··· DATA FOR REVIEW
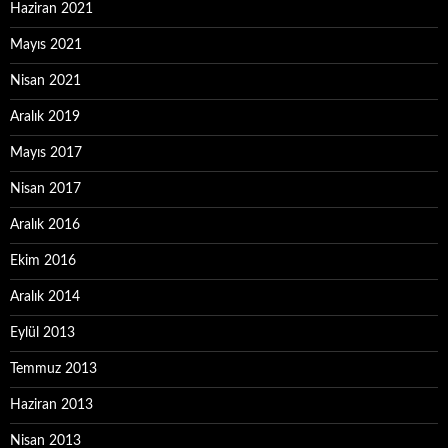
Haziran 2021
Mayıs 2021
Nisan 2021
Aralık 2019
Mayıs 2017
Nisan 2017
Aralık 2016
Ekim 2016
Aralık 2014
Eylül 2013
Temmuz 2013
Haziran 2013
Nisan 2013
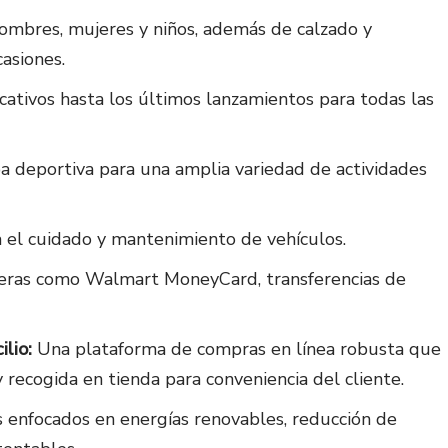
mbres, mujeres y niños, además de calzado y
casiones.
tivos hasta los últimos lanzamientos para todas las
 deportiva para una amplia variedad de actividades
 el cuidado y mantenimiento de vehículos.
ieras como Walmart MoneyCard, transferencias de
lio:
Una plataforma de compras en línea robusta que
 recogida en tienda para conveniencia del cliente.
enfocados en energías renovables, reducción de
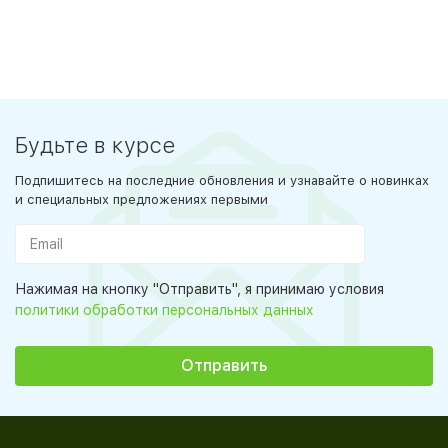
Будьте в курсе
Подпишитесь на последние обновления и узнавайте о новинках
и специальных предложениях первыми
Нажимая на кнопку "Отправить", я принимаю условия
политики обработки персональных данных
······
- _TASK DIRECTIONS_
Provide a precise transcription of the listing, excluding each picture.

- _FINAL ANSWER_
Haziran 2021
Mayıs 2021
Nisan 2021
Aralık 2019
Mayıs 2017
Nisan 2017
Aralık 2016
Ekim 2016
Aralık 2014
Eylül 2013
Temmuz 2013
Haziran 2013
Nisan 2013
mbres, mujeres y niños, además de calzado y
casiones.
tivos hasta los últimos lanzamientos para todas las
 deportiva para una amplia variedad de actividades
 el cuidado y mantenimiento de vehículos.
ieras como Walmart MoneyCard, transferencias de
lio:
Una plataforma de compras en línea robusta que
 recogida en tienda para conveniencia del cliente.
enfocados en energías renovables, reducción de
Будьте в курсе
Подпишитесь на последние обновления и узнавайте о новинках
и специальных предложениях первыми
Нажимая на кнопку "Отправить", я принимаю условия
политики обработки персональных данных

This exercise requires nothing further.